**Required work**
Within the records, how many lines hold the word "iniciantes"? State that number alone.

**Task inputs**
=====
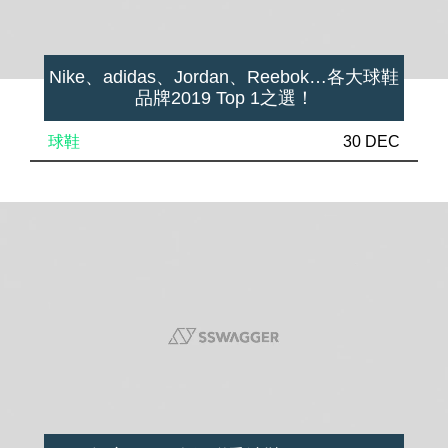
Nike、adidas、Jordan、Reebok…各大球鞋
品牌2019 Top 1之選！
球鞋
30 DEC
=====
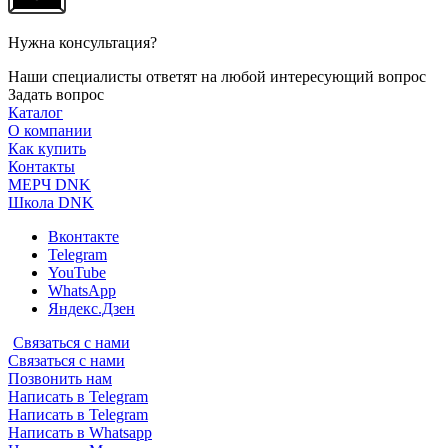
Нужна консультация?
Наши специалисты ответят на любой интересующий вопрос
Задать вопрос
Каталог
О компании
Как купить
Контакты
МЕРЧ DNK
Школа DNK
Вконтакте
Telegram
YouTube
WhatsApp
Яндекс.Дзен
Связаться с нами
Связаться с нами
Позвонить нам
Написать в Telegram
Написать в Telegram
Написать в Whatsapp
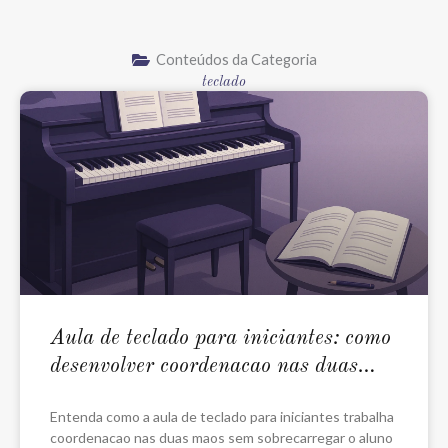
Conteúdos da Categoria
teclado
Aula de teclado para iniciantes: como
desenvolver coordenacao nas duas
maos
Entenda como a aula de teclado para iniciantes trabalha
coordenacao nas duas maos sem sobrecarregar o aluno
=====
**Answer for this exercise**
2